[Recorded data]

══════

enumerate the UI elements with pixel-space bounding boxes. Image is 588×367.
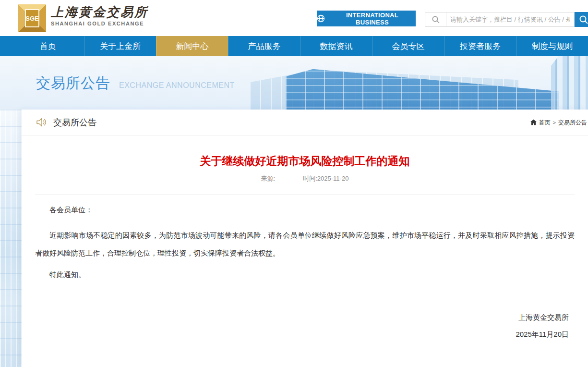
banner-building-tower: [551, 56, 588, 110]
speaker-icon: [36, 117, 48, 127]
article-source-label: 来源:: [261, 175, 276, 182]
brand-block: 上海黄金交易所 SHANGHAI GOLD EXCHANGE: [51, 5, 148, 26]
article: 关于继续做好近期市场风险控制工作的通知 来源:时间:2025-11-20 各会员…: [22, 154, 588, 339]
nav-item-about[interactable]: 关于上金所: [84, 36, 156, 56]
article-time-label: 时间:: [303, 175, 317, 182]
home-icon: [530, 120, 537, 125]
content-card: 交易所公告 首页 > 交易所公告 关于继续做好近期市场风险控制工作的通知 来源:…: [22, 110, 588, 367]
article-closing: 特此通知。: [35, 266, 575, 283]
nav-item-home[interactable]: 首页: [12, 36, 84, 56]
international-business-label: INTERNATIONAL BUSINESS: [329, 12, 416, 26]
search-box: [425, 12, 575, 27]
banner-title-english: EXCHANGE ANNOUNCEMENT: [119, 81, 235, 89]
article-title: 关于继续做好近期市场风险控制工作的通知: [35, 154, 575, 169]
nav-item-news-center[interactable]: 新闻中心: [156, 36, 228, 56]
nav-item-products[interactable]: 产品服务: [228, 36, 300, 56]
international-business-button[interactable]: INTERNATIONAL BUSINESS: [317, 11, 416, 26]
page-banner: 交易所公告 EXCHANGE ANNOUNCEMENT: [0, 56, 588, 110]
search-input[interactable]: [446, 12, 574, 26]
article-body: 各会员单位： 近期影响市场不稳定的因素较多，为防范市场波动可能带来的风险，请各会…: [35, 201, 575, 283]
sge-logo-monogram: SGE: [25, 9, 39, 27]
article-meta: 来源:时间:2025-11-20: [35, 174, 575, 183]
nav-spacer: [0, 36, 12, 56]
nav-item-rules[interactable]: 制度与规则: [516, 36, 588, 56]
search-icon: [425, 12, 446, 26]
article-paragraph: 近期影响市场不稳定的因素较多，为防范市场波动可能带来的风险，请各会员单位继续做好…: [35, 226, 575, 262]
article-time-value: 2025-11-20: [317, 175, 349, 182]
card-header: 交易所公告 首页 > 交易所公告: [22, 110, 588, 135]
brand-name-english: SHANGHAI GOLD EXCHANGE: [51, 21, 148, 26]
article-date: 2025年11月20日: [35, 330, 575, 339]
breadcrumb-separator: >: [553, 120, 556, 125]
article-divider: [35, 195, 575, 195]
article-signature: 上海黄金交易所: [35, 313, 575, 322]
breadcrumb-current: 交易所公告: [558, 118, 587, 126]
sge-logo[interactable]: SGE: [18, 4, 46, 32]
brand-name-chinese: 上海黄金交易所: [51, 5, 148, 19]
globe-icon: [317, 14, 325, 23]
site-header: SGE 上海黄金交易所 SHANGHAI GOLD EXCHANGE INTER…: [0, 0, 588, 36]
main-nav: 首页 关于上金所 新闻中心 产品服务 数据资讯 会员专区 投资者服务 制度与规则: [0, 36, 588, 56]
article-salutation: 各会员单位：: [35, 201, 575, 219]
breadcrumb-home-link[interactable]: 首页: [539, 118, 551, 126]
left-watermark-background: [0, 110, 22, 367]
nav-item-investor-services[interactable]: 投资者服务: [444, 36, 516, 56]
nav-item-members[interactable]: 会员专区: [372, 36, 444, 56]
section-title: 交易所公告: [53, 117, 96, 128]
search-submit-icon: [579, 15, 588, 24]
nav-item-data[interactable]: 数据资讯: [300, 36, 372, 56]
banner-title-chinese: 交易所公告: [36, 73, 110, 93]
breadcrumb: 首页 > 交易所公告: [530, 118, 587, 126]
search-submit-button[interactable]: [575, 12, 588, 27]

══════

-- YOUR INSTRUCTIONS --
Scan the entries above and return each line that holds "关于上金所".

-- REPLY --
nav-item-about[interactable]: 关于上金所: [84, 36, 156, 56]
main-nav: 首页 关于上金所 新闻中心 产品服务 数据资讯 会员专区 投资者服务 制度与规则: [0, 36, 588, 56]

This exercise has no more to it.